ACTIVITY: Return exactly the span that opens with the line containing "The episode title" and closes with the final line of the records, both included.
━━ DATA SHOWN ━━
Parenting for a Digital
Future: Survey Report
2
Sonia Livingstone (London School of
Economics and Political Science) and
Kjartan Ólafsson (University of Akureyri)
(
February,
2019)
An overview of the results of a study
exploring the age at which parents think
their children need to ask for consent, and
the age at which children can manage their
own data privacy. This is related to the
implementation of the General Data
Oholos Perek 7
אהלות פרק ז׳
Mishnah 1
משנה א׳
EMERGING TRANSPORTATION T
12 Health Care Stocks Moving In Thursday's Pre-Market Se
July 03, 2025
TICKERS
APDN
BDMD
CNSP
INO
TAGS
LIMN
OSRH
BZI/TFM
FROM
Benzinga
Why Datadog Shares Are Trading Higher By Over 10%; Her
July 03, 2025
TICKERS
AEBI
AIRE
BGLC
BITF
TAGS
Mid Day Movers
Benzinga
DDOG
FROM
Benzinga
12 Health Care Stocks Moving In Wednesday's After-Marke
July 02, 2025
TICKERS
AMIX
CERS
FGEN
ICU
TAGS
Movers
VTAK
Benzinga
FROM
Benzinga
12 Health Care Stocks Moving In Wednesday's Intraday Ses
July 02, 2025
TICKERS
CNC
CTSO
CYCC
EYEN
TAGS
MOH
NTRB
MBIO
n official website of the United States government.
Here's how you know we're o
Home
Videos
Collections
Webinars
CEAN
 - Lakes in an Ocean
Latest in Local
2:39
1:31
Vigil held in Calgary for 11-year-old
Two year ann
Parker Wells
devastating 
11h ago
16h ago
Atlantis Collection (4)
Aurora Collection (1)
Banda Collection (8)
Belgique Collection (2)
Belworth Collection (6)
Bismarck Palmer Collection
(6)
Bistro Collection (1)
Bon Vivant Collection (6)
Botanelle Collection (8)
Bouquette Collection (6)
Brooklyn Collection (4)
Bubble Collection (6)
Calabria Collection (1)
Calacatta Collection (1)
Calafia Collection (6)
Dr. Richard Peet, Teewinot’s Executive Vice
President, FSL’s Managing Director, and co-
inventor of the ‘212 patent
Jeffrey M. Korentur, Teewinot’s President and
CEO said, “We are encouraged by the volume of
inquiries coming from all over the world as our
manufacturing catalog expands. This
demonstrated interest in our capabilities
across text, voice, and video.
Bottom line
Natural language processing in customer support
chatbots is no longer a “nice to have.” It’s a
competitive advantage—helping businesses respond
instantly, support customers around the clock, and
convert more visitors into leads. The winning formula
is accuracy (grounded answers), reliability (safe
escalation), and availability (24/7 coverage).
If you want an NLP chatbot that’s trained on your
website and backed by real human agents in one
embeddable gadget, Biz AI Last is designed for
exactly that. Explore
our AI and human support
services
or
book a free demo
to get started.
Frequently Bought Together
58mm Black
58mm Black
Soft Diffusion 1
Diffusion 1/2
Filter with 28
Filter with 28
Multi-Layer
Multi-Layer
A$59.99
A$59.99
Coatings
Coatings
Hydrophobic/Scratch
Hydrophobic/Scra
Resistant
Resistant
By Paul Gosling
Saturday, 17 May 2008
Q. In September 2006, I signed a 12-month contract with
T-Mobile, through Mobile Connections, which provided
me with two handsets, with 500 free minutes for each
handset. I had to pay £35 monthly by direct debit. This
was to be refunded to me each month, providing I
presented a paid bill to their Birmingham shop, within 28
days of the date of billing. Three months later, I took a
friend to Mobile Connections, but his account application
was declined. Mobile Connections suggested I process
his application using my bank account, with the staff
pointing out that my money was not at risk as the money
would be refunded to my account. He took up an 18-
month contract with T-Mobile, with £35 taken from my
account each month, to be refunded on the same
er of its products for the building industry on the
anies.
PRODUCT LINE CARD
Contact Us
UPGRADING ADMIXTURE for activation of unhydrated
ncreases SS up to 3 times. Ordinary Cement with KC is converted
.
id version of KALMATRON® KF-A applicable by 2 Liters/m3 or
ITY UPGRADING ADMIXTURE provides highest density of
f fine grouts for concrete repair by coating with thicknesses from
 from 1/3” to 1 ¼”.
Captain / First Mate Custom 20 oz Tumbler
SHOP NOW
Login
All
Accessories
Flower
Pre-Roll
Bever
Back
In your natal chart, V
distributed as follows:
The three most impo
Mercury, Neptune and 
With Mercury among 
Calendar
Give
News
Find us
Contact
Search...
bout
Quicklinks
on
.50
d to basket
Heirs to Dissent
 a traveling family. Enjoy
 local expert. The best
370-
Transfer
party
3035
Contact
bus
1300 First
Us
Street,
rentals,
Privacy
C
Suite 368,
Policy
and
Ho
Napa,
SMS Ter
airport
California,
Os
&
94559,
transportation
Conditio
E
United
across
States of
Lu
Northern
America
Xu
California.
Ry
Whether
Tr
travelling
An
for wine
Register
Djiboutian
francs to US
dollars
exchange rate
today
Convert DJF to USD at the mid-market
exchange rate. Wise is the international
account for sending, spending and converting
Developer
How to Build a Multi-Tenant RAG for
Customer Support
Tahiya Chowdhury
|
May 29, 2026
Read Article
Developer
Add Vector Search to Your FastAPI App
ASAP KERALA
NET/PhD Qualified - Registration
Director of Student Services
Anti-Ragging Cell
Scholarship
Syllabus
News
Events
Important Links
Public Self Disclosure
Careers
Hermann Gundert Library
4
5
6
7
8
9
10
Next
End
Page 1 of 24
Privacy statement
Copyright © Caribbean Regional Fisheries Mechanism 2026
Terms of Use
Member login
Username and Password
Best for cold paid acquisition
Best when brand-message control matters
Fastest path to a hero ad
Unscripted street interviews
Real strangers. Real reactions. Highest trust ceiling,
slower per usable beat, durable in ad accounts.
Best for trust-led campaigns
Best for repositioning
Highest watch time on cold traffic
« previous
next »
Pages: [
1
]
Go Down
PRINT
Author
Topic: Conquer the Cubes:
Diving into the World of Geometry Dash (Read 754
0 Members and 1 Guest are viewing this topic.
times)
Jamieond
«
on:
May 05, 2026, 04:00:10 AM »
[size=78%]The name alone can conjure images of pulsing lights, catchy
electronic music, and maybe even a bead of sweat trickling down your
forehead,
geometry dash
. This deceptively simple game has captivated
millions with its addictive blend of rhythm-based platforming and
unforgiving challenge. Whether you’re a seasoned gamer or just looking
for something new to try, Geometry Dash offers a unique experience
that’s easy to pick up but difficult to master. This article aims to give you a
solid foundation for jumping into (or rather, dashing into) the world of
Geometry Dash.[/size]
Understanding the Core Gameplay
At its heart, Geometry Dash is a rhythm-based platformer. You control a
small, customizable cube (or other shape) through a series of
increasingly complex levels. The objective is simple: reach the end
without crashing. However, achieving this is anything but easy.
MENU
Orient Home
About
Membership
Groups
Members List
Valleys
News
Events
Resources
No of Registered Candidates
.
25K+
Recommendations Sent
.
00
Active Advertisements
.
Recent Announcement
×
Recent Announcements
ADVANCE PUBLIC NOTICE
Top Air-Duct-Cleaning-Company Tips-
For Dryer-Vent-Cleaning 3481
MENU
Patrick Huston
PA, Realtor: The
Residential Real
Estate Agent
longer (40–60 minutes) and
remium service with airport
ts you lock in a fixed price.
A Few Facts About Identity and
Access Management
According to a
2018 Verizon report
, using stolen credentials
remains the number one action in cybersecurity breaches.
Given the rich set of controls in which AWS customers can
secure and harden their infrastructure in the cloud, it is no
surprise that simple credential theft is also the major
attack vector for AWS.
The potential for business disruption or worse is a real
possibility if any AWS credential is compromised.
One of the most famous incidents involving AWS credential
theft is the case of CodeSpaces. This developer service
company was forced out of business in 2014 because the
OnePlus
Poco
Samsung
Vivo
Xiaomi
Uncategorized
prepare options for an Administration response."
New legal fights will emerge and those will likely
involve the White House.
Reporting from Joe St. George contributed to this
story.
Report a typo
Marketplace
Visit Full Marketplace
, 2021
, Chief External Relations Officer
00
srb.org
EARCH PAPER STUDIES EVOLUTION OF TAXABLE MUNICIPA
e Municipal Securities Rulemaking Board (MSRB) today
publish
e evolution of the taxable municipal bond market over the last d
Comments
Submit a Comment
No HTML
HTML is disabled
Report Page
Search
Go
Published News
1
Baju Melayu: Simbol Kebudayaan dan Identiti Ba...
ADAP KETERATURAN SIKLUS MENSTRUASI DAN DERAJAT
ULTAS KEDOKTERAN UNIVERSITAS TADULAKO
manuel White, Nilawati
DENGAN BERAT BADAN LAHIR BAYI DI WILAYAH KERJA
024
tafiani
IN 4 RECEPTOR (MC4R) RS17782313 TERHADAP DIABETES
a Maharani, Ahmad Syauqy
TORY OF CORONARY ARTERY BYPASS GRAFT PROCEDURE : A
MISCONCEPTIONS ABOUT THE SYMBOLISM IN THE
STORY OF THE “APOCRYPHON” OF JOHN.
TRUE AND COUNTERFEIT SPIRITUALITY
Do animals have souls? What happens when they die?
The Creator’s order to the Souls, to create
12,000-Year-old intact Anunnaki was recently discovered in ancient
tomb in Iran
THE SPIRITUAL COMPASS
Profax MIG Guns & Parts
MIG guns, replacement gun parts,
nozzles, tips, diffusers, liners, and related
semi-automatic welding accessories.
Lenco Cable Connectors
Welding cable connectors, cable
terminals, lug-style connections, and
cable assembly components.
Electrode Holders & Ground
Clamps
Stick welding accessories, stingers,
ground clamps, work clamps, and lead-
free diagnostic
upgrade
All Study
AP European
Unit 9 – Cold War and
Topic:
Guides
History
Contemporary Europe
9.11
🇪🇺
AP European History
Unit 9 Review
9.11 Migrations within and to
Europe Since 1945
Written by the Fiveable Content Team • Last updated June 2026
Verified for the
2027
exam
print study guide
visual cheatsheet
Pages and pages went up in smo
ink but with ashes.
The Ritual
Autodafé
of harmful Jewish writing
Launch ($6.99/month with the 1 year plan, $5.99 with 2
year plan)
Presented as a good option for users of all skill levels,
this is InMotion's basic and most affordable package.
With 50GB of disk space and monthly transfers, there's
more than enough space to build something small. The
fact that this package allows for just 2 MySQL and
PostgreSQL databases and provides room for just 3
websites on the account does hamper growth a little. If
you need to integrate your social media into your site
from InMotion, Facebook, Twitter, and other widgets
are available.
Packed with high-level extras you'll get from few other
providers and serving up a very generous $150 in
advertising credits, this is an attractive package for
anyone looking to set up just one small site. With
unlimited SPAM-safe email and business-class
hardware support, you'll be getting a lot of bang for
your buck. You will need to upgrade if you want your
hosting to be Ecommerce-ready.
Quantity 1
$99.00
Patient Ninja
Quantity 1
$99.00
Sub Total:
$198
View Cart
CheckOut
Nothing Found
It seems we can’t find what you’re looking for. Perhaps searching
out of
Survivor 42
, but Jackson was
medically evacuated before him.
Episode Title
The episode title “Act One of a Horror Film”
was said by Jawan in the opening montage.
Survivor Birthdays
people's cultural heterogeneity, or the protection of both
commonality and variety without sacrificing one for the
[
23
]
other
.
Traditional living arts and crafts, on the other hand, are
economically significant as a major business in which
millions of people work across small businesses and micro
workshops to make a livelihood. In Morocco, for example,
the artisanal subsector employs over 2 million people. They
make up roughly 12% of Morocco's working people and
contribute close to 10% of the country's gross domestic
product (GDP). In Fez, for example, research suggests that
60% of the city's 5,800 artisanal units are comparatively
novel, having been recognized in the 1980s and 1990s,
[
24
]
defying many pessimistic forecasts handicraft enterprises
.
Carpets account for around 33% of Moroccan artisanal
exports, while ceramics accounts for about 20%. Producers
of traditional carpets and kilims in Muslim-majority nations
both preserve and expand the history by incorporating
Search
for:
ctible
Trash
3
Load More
━━━
EXPECTED ANSWER:
The episode title “Act One of a Horror Film”
was said by Jawan in the opening montage.
Survivor Birthdays
people's cultural heterogeneity, or the protection of both
commonality and variety without sacrificing one for the
[
23
]
other
.
Traditional living arts and crafts, on the other hand, are
economically significant as a major business in which
millions of people work across small businesses and micro
workshops to make a livelihood. In Morocco, for example,
the artisanal subsector employs over 2 million people. They
make up roughly 12% of Morocco's working people and
contribute close to 10% of the country's gross domestic
product (GDP). In Fez, for example, research suggests that
60% of the city's 5,800 artisanal units are comparatively
novel, having been recognized in the 1980s and 1990s,
[
24
]
defying many pessimistic forecasts handicraft enterprises
.
Carpets account for around 33% of Moroccan artisanal
exports, while ceramics accounts for about 20%. Producers
of traditional carpets and kilims in Muslim-majority nations
both preserve and expand the history by incorporating
Search
for:
ctible
Trash
3
Load More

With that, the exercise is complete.